A Mouthwatering Slice of Custard Pie with Praline Sauce

Indulge in the creamy smoothness of this classic custard pie, elevated by a rich and buttery praline sauce. A perfect dessert for any occasion, it’s sure to impress with its delicate flavor and comforting texture.

  • Author: Nyla
  • Prep Time: 25 minutes
  • Cook Time: 50 minutes
  • Total Time: 75 minutes
  • Yield: 8 servings
  • Category: Dessert
  • Method: Baked
  • Cuisine: American

Ingredients

Scale
  • For the Custard:
  • 1 1/2 cups heavy cream
  • 1 1/2 cups whole milk
  • 1 vanilla bean, split lengthwise and scraped
  • 6 large egg yolks
  • 1/2 cup granulated sugar
  • 1/4 teaspoon salt
  • 1 baked and cooled 9-inch pie crust
  • For the Praline Sauce:
  • 1/2 cup (1 stick) unsalted butter
  • 1 cup packed light brown sugar
  • 1/4 cup heavy cream
  • 1/4 cup pecan halves, toasted
  • 1/4 teaspoon salt

Instructions

  1. Make the Custard: Preheat oven to 325°F (160°C).
  2. In a saucepan, combine heavy cream, milk, and vanilla bean pod and seeds. Bring to a simmer over medium heat. Remove from heat and let steep for 30 minutes.
  3. In a bowl, whisk together egg yolks, sugar, and salt until pale and slightly thickened.
  4. Remove the vanilla bean pod from the cream mixture. Gradually whisk the warm cream mixture into the egg yolk mixture.
  5. Strain the custard through a fine-mesh sieve into a measuring cup or pitcher.
  6. Place the baked pie crust on a baking sheet. Carefully pour the custard into the crust.
  7. Bake for 45-55 minutes, or until the custard is set around the edges but still slightly wobbly in the center.
  8. Let cool completely on a wire rack. Refrigerate for at least 2 hours before serving.
  9. Make the Praline Sauce: In a saucepan, combine butter, brown sugar, and heavy cream.
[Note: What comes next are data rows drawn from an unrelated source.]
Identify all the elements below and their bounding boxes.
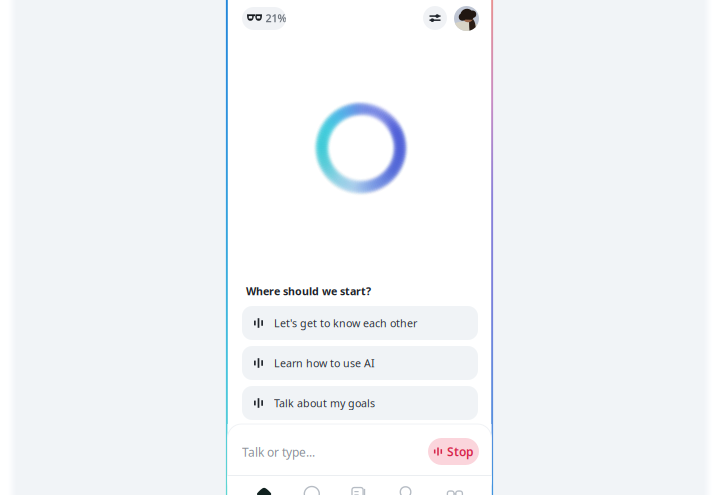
button[interactable]: Talk about my goals	[242, 386, 478, 420]
staticText: Talk about my goals	[274, 396, 375, 410]
staticText: Learn how to use AI	[274, 356, 375, 370]
button[interactable]: Settings	[423, 6, 447, 30]
button[interactable]: Stop	[428, 438, 479, 465]
button[interactable]: Learn how to use AI	[242, 346, 478, 380]
staticText: Talk or type...	[242, 444, 315, 460]
button[interactable]: Discover	[288, 476, 336, 495]
staticText: Where should we start?	[246, 284, 371, 298]
staticText: Let's get to know each other	[274, 316, 417, 330]
button[interactable]: Glasses	[431, 476, 479, 495]
button[interactable]: Glasses battery 21 percent	[242, 7, 286, 30]
button[interactable]: Home	[240, 476, 288, 495]
staticText: 21%	[266, 11, 286, 25]
staticText: Stop	[447, 444, 474, 459]
button[interactable]: Let's get to know each other	[242, 306, 478, 340]
button[interactable]: Profile	[454, 6, 479, 31]
button[interactable]: Search	[383, 476, 431, 495]
button[interactable]: Journal	[336, 476, 383, 495]
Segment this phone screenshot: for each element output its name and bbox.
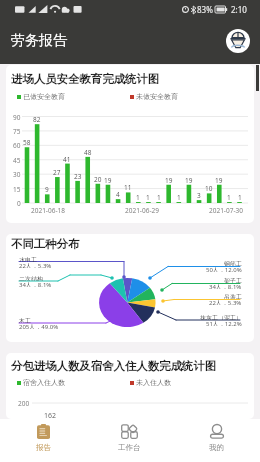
staticText: 4 (116, 190, 120, 199)
button[interactable]: Profile (226, 29, 250, 53)
staticText: 1 (227, 193, 231, 202)
staticText: 11 (124, 183, 132, 192)
staticText: 抹灰工（泥工） (200, 314, 242, 320)
staticText: 架子工 (224, 277, 242, 283)
staticText: 58 (23, 138, 31, 147)
staticText: 1 (136, 193, 140, 202)
staticText: 1 (157, 193, 161, 202)
staticText: 19 (215, 176, 223, 185)
staticText: 205人，49.0% (19, 323, 59, 329)
staticText: 19 (104, 176, 112, 185)
staticText: 20 (94, 175, 102, 184)
staticText: 41 (63, 155, 71, 164)
staticText: 报告 (36, 443, 51, 452)
staticText: 27 (53, 168, 61, 177)
staticText: 19 (165, 176, 173, 185)
staticText: 进场人员安全教育完成统计图 (11, 72, 160, 86)
staticText: 200 (18, 399, 30, 408)
button[interactable]: 我的 (173, 419, 260, 462)
staticText: 水电工 (19, 256, 37, 262)
staticText: 15 (13, 185, 21, 194)
staticText: 10 (205, 184, 213, 193)
staticText: 2021-06-29 (125, 206, 159, 215)
staticText: 吊装工 (224, 293, 242, 299)
staticText: 1 (238, 193, 242, 202)
staticText: 工作台 (118, 443, 141, 452)
staticText: 不同工种分布 (11, 237, 80, 251)
button[interactable]: 报告 (0, 419, 86, 462)
staticText: 90 (13, 113, 21, 122)
staticText: 82 (33, 115, 41, 124)
staticText: 3 (197, 191, 201, 200)
staticText: 22人，5.3% (19, 262, 52, 268)
staticText: 34人，8.1% (19, 281, 52, 287)
staticText: 50人，12.0% (206, 266, 242, 272)
staticText: 二次结构 (19, 275, 43, 281)
staticText: 宿舍入住人数 (23, 378, 65, 387)
staticText: 劳务报告 (11, 32, 67, 50)
staticText: 1 (177, 193, 181, 202)
staticText: 45 (13, 156, 21, 165)
staticText: 75 (13, 127, 21, 136)
staticText: 钢筋工 (224, 260, 242, 266)
staticText: 已做安全教育 (23, 92, 65, 101)
staticText: 162 (44, 411, 57, 419)
staticText: 19 (185, 176, 193, 185)
staticText: 83% (197, 4, 213, 15)
staticText: 2021-06-18 (31, 206, 65, 215)
staticText: 1 (146, 193, 150, 202)
staticText: 分包进场人数及宿舍入住人数完成统计图 (11, 359, 217, 373)
staticText: 我的 (209, 443, 224, 452)
button[interactable]: 工作台 (86, 419, 173, 462)
staticText: 30 (13, 170, 21, 179)
staticText: 60 (13, 141, 21, 150)
staticText: 34人，8.1% (209, 283, 242, 289)
staticText: 2021-07-30 (209, 206, 243, 215)
staticText: 0 (17, 199, 21, 208)
staticText: 51人，12.2% (206, 320, 242, 326)
staticText: 22人，5.3% (209, 299, 242, 305)
staticText: 9 (45, 185, 49, 194)
staticText: 未做安全教育 (136, 92, 178, 101)
staticText: 未入住人数 (136, 378, 171, 387)
staticText: 23 (74, 172, 82, 181)
staticText: 木工 (19, 317, 31, 323)
staticText: 2:10 (231, 4, 247, 15)
staticText: 48 (84, 148, 92, 157)
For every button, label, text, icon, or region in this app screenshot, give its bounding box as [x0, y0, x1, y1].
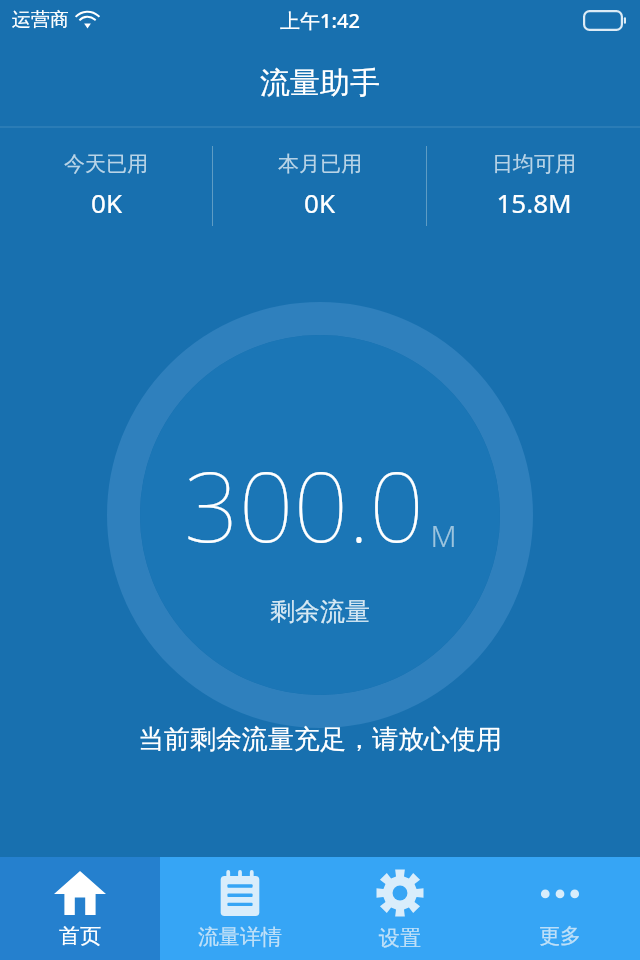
- staticText: 日均可用: [492, 151, 576, 177]
- other: 流量详情: [219, 870, 261, 916]
- button[interactable]: 日均可用: [427, 128, 640, 243]
- staticText: 15.8M: [496, 185, 572, 220]
- button[interactable]: 今天已用: [0, 128, 212, 243]
- staticText: 今天已用: [64, 151, 148, 177]
- button[interactable]: 设置: [320, 857, 480, 960]
- staticText: 更多: [539, 923, 581, 949]
- staticText: 剩余流量: [270, 596, 370, 627]
- staticText: 本月已用: [278, 151, 362, 177]
- staticText: M: [430, 515, 457, 556]
- staticText: 首页: [59, 923, 101, 949]
- other: 更多: [537, 871, 583, 915]
- staticText: 流量详情: [198, 924, 282, 950]
- staticText: 当前剩余流量充足，请放心使用: [138, 723, 502, 756]
- staticText: 流量助手: [260, 64, 380, 102]
- staticText: 0K: [304, 185, 335, 220]
- button[interactable]: 流量详情: [160, 857, 320, 960]
- staticText: 运营商: [12, 8, 69, 32]
- staticText: 300.0: [184, 439, 424, 570]
- button[interactable]: 本月已用: [213, 128, 426, 243]
- other: 设置: [376, 869, 424, 917]
- staticText: 上午1:42: [280, 7, 360, 34]
- staticText: 0K: [91, 185, 122, 220]
- staticText: 设置: [379, 925, 421, 951]
- button[interactable]: 更多: [480, 857, 640, 960]
- button[interactable]: 首页: [0, 857, 160, 960]
- other: 首页: [54, 871, 106, 915]
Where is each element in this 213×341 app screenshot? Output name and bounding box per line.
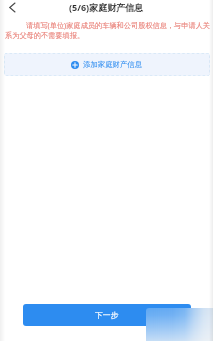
button[interactable]: 添加家庭财产信息: [4, 53, 210, 76]
staticText: 添加家庭财产信息: [83, 60, 143, 69]
staticText: 下一步: [95, 310, 119, 320]
staticText: (5/6)家庭财产信息: [69, 1, 144, 13]
button[interactable]: Back: [4, 0, 19, 15]
button[interactable]: 下一步: [23, 304, 191, 326]
staticText: 请填写(单位)家庭成员的车辆和公司股权信息，与申请人关 系为父母的不需要填报。: [5, 20, 213, 40]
Bring to a simmer over medium heat, stirring constantly until the sugar is dissolved.
  10. Continue to simmer for 5-7 minutes, or until the sauce has thickened slightly.
  11. Remove from heat and stir in toasted pecan halves and salt.
  12. To serve, slice the custard pie and drizzle with praline sauce.

Notes

For an extra touch, garnish each slice with a dollop of whipped cream and a sprinkle of chopped pecans.